Medical

Considering medical aid? What is covered?

Are you considering taking out one of the many medical aid schemes in South Africa? If so, you will need to look carefully at each option to find the one most suited to your needs. To decide which one will meet your needs, you will have to look at what is covered and what is excluded. If you are not sure what to look for or what is covered in general by many of the best medical aids in South Africa, read the list outlined below for more information.

General practitioners and specialists

Many medical aid schemes in South Africa offer coverage for GP visits and specialist visits. This is fantastic for people with families where children need to see the doctor for sicknesses, and for those who feel that they need to see a doctor on a regular basis.

These services might not be covered completely by your medical aid, which means that you will have to make a co-payment of around R100 per visit. Specialist visits will have to be approved by your medical aid and if they deem it necessary, you might have to pay a little too, depending on what type of coverage you have. Being able to visit a GP at any time is highly beneficial as you will be able to address any medical issues as soon as possible and without breaking the bank.

Psychiatric treatment

Psychiatric treatment is rarely easy to deal with, and some medical aids do not cover it. A psychiatric visit includes seeing a psychologist, a psychiatrist or admission to a facility to help with treating a mental health disorder or other issues you might be facing.

Some medical aid schemes are limited in their cover, such as only covering a three-day visit and having a set amount of psychiatric visit allotted per member per year. It is important to find out your chosen provider’s offerings, especially if anyone in your family has mental health disorders. Depression and anxiety may not be covered by every provider, so if you have these conditions find out which ones offer this coverage before making a decision.

Prescribed Minimum Benefits (PMBs)

PMBs are illnesses that all medical aid schemes in South Africa are legally required to cover. These PMBs include any emergency medical condition, a set list of 270 medical conditions and 25 chronic conditions.

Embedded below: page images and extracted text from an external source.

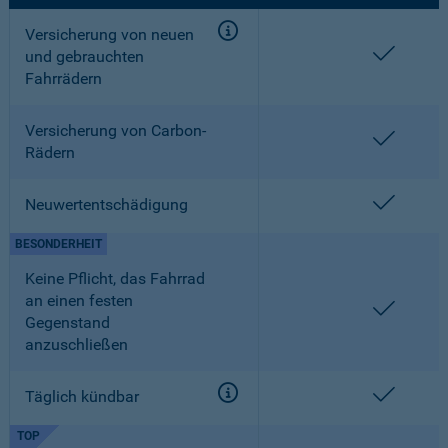
Versicherung von neuen
enthalt
und gebrauchten
Fahrrädern
Versicherung von Carbon-
enthalt
Rädern
enthalt
Neuwertentschädigung
BESONDERHEIT
Keine Pflicht, das Fahrrad
an einen festen
enthalt
Gegenstand
anzuschließen
enthalt
Täglich kündbar
TOP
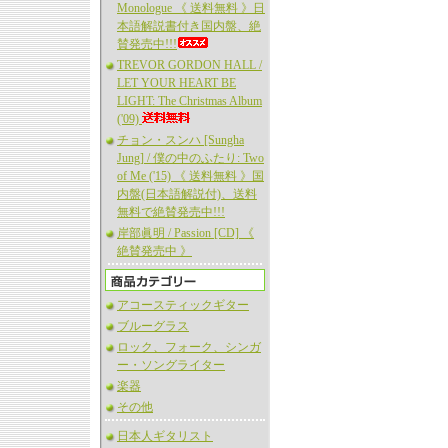
Monologue 《 送料無料 》日
本語解説書付き国内盤、絶
賛発売中!!!
TREVOR GORDON HALL /
LET YOUR HEART BE
LIGHT: The Christmas Album
('09)
チョン・スンハ [Sungha
Jung] / 僕の中のふたり: Two
of Me ('15) 《 送料無料 》国
内盤(日本語解説付)、送料
無料で絶賛発売中!!!
岸部眞明 / Passion [CD] 《
絶賛発売中 》
アコースティックギター
ブルーグラス
ロック、フォーク、シンガ
ー・ソングライター
楽器
その他
日本人ギタリスト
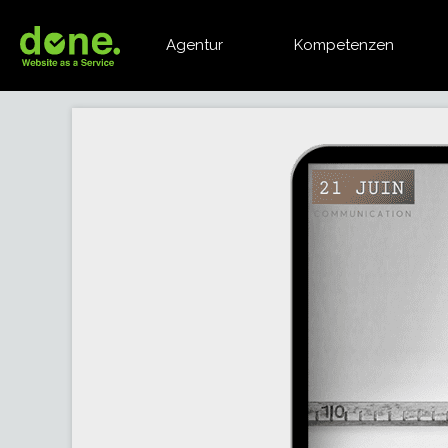
Agentur
Kompetenzen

When a doctor decides whether a condition is a PMB or not, they will look only at the symptoms and not at any other factors. This is a diagnosis based approach, and once the diagnosis has been made, the appropriate treatment can be decided upon. The doctor will also decide on what hospital the patient should be treated at or whether it is able to be treated as an outpatient case. All medical aids offer cover for these conditions, so if you have one you will be covered.

Hospitalisation

Medicines used in hospital, surgical procedures in doctor’s rooms and PMBs are all part of the hospitalisation cover offered by the many medical aid schemes in South Africa. If you have an emergency hospitalisation, your medical aid will also cover this, which is great news for those who might have motorbikes or who could be hospitalised due to their occupation.

Unfortunately, cosmetic surgery such as breast augmentations, ‘tummy tucks’, liposuction and other procedures in this vein are not covered by many medical aids. This  means that you will have to pay for these procedures out of your own pocket. This can be highly expensive, so it is best to carefully consider these procedures before moving forward with them.

Dentistry procedures

Some medical aids do not offer dentistry as a benefit, but you will find that many do offer some form of cover. This could be in the form of one to three basic checkups per year, six fillings a year and two tooth extractions a year.

Dentistry is a highly important benefit to look for in a medical aid scheme, as your teeth are important to your health and wellbeing. Not being able to have them properly cleaned or seen to when there is an issue can be detrimental to your health, and dental costs can become exorbitant if you are not covered for them. When you are comparing the best medical aids in South Africa, be sure to look out for their dentistry benefits.

Weigh out the benefits

Once you have found out exactly what your medical aid scheme covers, you will need to weigh out the benefits to see if they match your needs. If you need regular GP or specialist visits, then you will need to look for a provider that offers these with affordable copayments. PMBs are covered by all medical aid schemes in South Africa, and a set list of chronic conditions are included in these. You will need to ask the different providers about what they do not cover, which will help to make the final decision on a medical aid that is right for you.